» **Records contained in a dataset**:
┄┄┄┄┄┄

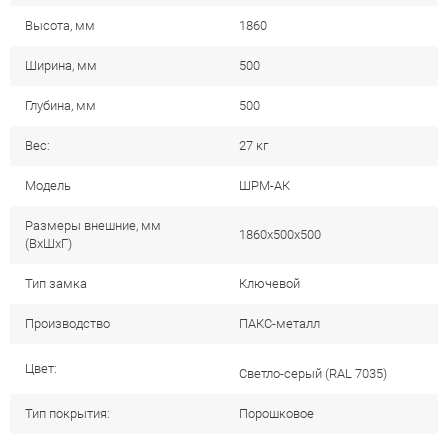
Высота, мм
1860
Ширина, мм
500
Глубина, мм
500
Вес:
27 кг
Модель
ШРМ-АК
Размеры внешние, мм
1860x500x500
(ВхШхГ)
Тип замка
Ключевой
Производство
ПАКС-металл
Цвет:
Cветло-серый (RAL 7035)
Тип покрытия:
Порошковое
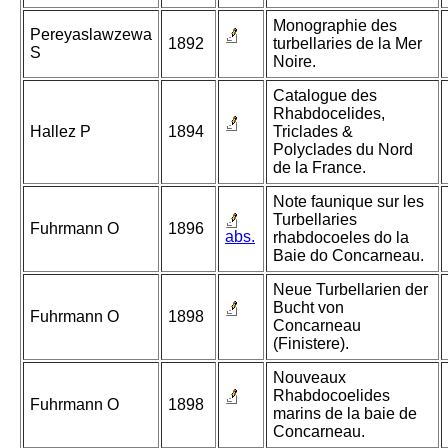
Monographie des
Pereyaslawzewa
1892
turbellaries de la Mer
S
Noire.
Catalogue des
Rhabdocelides,
Hallez P
1894
Triclades &
Polyclades du Nord
de la France.
Note faunique sur les
Turbellaries
Fuhrmann O
1896
abs.
rhabdocoeles do la
Baie do Concarneau.
Neue Turbellarien der
Bucht von
Fuhrmann O
1898
Concarneau
(Finistere).
Nouveaux
Rhabdocoelides
Fuhrmann O
1898
marins de la baie de
Concarneau.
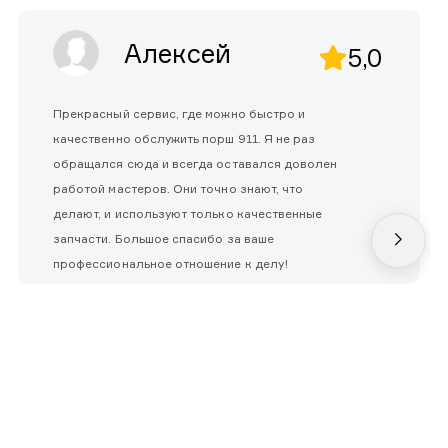
Алексей
5,0
Прекрасный сервис, где можно быстро и
качественно обслужить порш 911. Я не раз
обращался сюда и всегда оставался доволен
работой мастеров. Они точно знают, что
делают, и используют только качественные
запчасти. Большое спасибо за ваше
профессиональное отношение к делу!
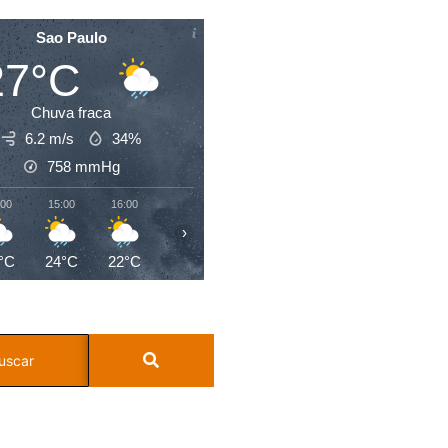
Sao Paulo
27°C
Chuva fraca
6.2 m/s
34%
758
mmHg
:00
15:00
16:00
17:00
18:00
19:00
20:00
21:0
›
°C
24°C
22°C
21°C
20°C
19°C
19°C
19°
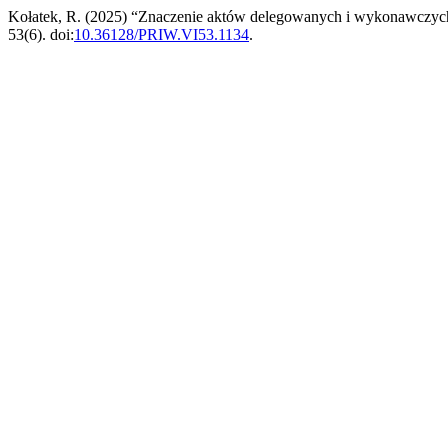
Kołatek, R. (2025) “Znaczenie aktów delegowanych i wykonawczych 
53(6). doi:
10.36128/PRIW.VI53.1134
.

┄┄┄┄┄┄

» **EXERCISE DETAILS**:
Quote the entries in full. Any image among them is to be omitted from the copy.

» **SOLUTION TO THIS PROBLEM**:
Высота, мм
1860
Ширина, мм
500
Глубина, мм
500
Вес:
27 кг
Модель
ШРМ-АК
Размеры внешние, мм
1860x500x500
(ВхШхГ)
Тип замка
Ключевой
Производство
ПАКС-металл
Цвет:
Cветло-серый (RAL 7035)
Тип покрытия:
Порошковое
Monographie des
Pereyaslawzewa
1892
turbellaries de la Mer
S
Noire.
Catalogue des
Rhabdocelides,
Hallez P
1894
Triclades &
Polyclades du Nord
de la France.
Note faunique sur les
Turbellaries
Fuhrmann O
1896
abs.
rhabdocoeles do la
Baie do Concarneau.
Neue Turbellarien der
Bucht von
Fuhrmann O
1898
Concarneau
(Finistere).
Nouveaux
Rhabdocoelides
Fuhrmann O
1898
marins de la baie de
Concarneau.
Алексей
5,0
Прекрасный сервис, где можно быстро и
качественно обслужить порш 911. Я не раз
обращался сюда и всегда оставался доволен
работой мастеров. Они точно знают, что
делают, и используют только качественные
запчасти. Большое спасибо за ваше
профессиональное отношение к делу!
Sao Paulo
27°C
Chuva fraca
6.2 m/s
34%
758
mmHg
:00
15:00
16:00
17:00
18:00
19:00
20:00
21:0
›
°C
24°C
22°C
21°C
20°C
19°C
19°C
19°
Kołatek, R. (2025) “Znaczenie aktów delegowanych i wykonawczych 
53(6). doi:
10.36128/PRIW.VI53.1134
.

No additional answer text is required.